Monday, October 17, 2005

Blog Angst

I hardly ever update this blog, and really, it doesn't matter because no one I know reads it. No one I know even knows I have a blog, except for my boyfriend, and I don't think he reads it. And really, that's okay, because when I do blog, I don't have to worry about being witty and erudite, because no one is going to read it.

So my newest dilemma is twofold. I have been toying with the idea of blogging my NaNo novel this year as a preventitive measure against procrastination. That, and Roof has been bugging me about reading the first year's novel for the last two years, and I figured that this way she could read as I go along (and help nag me to get things done, since she's that kind of supportive friend and one of the few people on this earth who could get away with gently nagging me and not get a right hook for her trouble.)

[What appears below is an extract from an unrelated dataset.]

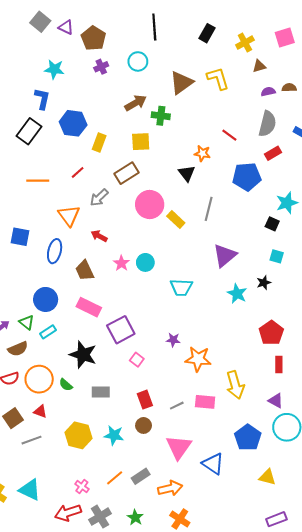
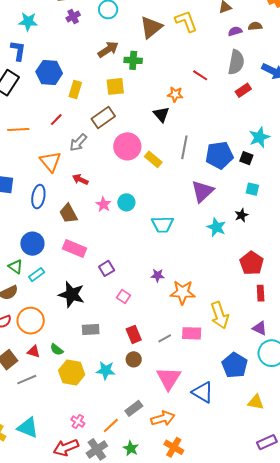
blue pentagon: (247, 177) -> (219, 155), moved
purple square: (121, 330) -> (107, 268), size x0.6
green semicircle: (66, 385) -> (57, 350), moved
orange line: (115, 478) -> (111, 425), moved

Problemo Numero Uno: I am sorely afraid that the idea of people (even one person) reading my novel on a day-to-day basis will completely shut me down creatively. One of the problems I had last year was not knowing where the plot was going as it was veering severely off the track. I couldn't put my brain aside and and just write. If I know someone else might be reading it going, "What the fuck? Where in the hell did THAT come from?" I might spend forever spell-checking and editing and sweating over 10 words instead of cranking out 50k.

Problem B: (Don't you love it when people start a list with numbers and finish the very same list with letters or vice-versa? It drives me batty! Completely insane!) If I do blog my novel, do I link to this blog? And if I do, can I ever feel free to say what's on my mind again? Now, honestly, all the people that might read this blog if it were linked to my novel blog are probably people that like (or tolerate) me already (friends, folks from the NaNo group, friends from the NaNo group.) I'm not worried about offending anyone. I am, however, extremely frightened of appearing stoopid.

I know, it's, well, stoopid, but I can't help it! I know people who are intelligent and amusing and urbane all the time, and I admire them greatly, but I am not one of them. I am amazed at the skill that many people have in what I call 'skillful small talk', which isn't always about the weather and those incredible/awful "insert the name of the local sports team here," but are more often about asking probing ( but not too personal) questions that get you talking about yourself and feeling really interesting or are about telling fascinating, yet slightly deprecating, stories about (mis) adventures that s/he has recently experienced. I must have been in the dessert line when this skill was passed out, because I can hardly ever think of something interesting to say off the cuff, and when I do, oftentimes it turns out not to be interesting, but deadly stoopid, as evidenced by the embarrassed silence of my audience shortly following the culmination of my tale. So I have learned to try to nod my head and say "How interesting!" to those around me instead of trying to be the interesting one.

But if people can see my terminal non-interestingness here, in print, archived for all eternity...I'm doomed!

The solution of every problem is another problem.